Trusts or Integrated Care Systems (ICSs) for example, usually have no joined-up QMS, but could create a trust-wide Quality Manual (to include policy and the structure of the QMS) with each department having a Process Management Manual, which details that department’s key processes ie ‘how you do it’ (preferably in a process map format, with supporting procedural documentation including quality control aspects). It may take 15-20 years for a trust to get all departments up to ISO 9001 requirements level, meaning that a long-term plan is needed. A top-down and bottom-up approach may work, suggests Tom, with a Quality Management Department at the top and establishing a Process Management System at the bottom.

Other expert panellists will present their own differing views on how to implement Quality Management and the pros and cons of aiming for an ISO 9001-based QMS. There is no suggestion here that the QMS should be certified to the full scope of ISO 9001 nor that external certification bodies should be used.

This session is organised by Q’s Quality Management in Healthcare Special Interest Group – join the group.

Bio

Dr Tom Rose

Tom, a Chartered Engineer (MIET) and Chartered Quality professional (MCQI), has been associated with Quality Managements Systems since the days of BS5750 in the 1980s. He has designed and implemented Quality Management Systems, including the requirement for TickIT, the software design quality standard, for a number of design and manufacturing organizations, and is a qualified ISO9001 external auditor, including the TickIT standard. He has taught and Assessed the Business Improvement Techniques NVQ.
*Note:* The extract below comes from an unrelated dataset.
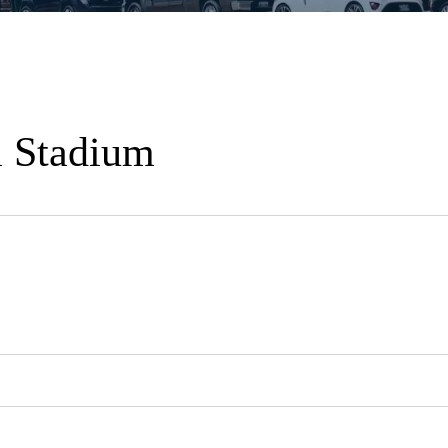
l Stadium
He gained a PhD from Cranfield University with research into Business Development in 2003. Since joining the University of Birmingham as a Research Fellow six years ago he has been researching Process Management in the NHS and also doing a bit of lecturing in healthcare improvement.

Jem Ramazanoglu

Jem joined the NHS in 2008 as a Graduate Management Trainee. He joined the NHS Institute for Innovation and Improvement in 2010, delivering QI training and improvement support as part of the Productives, ThinkGlucose and Organising For Quality and Value (now QSIR) teams. He joined CLCH in 2012 to support the development of improvement capacity and capability and has led the Trust’s Quality Improvement workstream since 2014. During this time, Jem has helped grow the Trust’s interest and ambition to embed continuous improvement. Having spent the last year piloting the introduction of a Quality Management System within the QI function, he is currently supporting the development of a CLCH Quality Management System. Jem is also a co-convener of a QMS Implementation Leads network, bringing together people responsible for QMS implementation to share learning and provide mutual support.

Emma Adams

Emma is an improvement consultant and coach, specialising in the strategic development and management of quality within health and social care. Emma supports organisations to develop their strategic approaches to improvement – through deployment and execution of strategy, embedding of daily continuous improvement, and through structured improvement projects. She also coaches and trains staff in quality improvement and delivers hands-on improvement across many healthcare settings using a variety of techniques and approaches.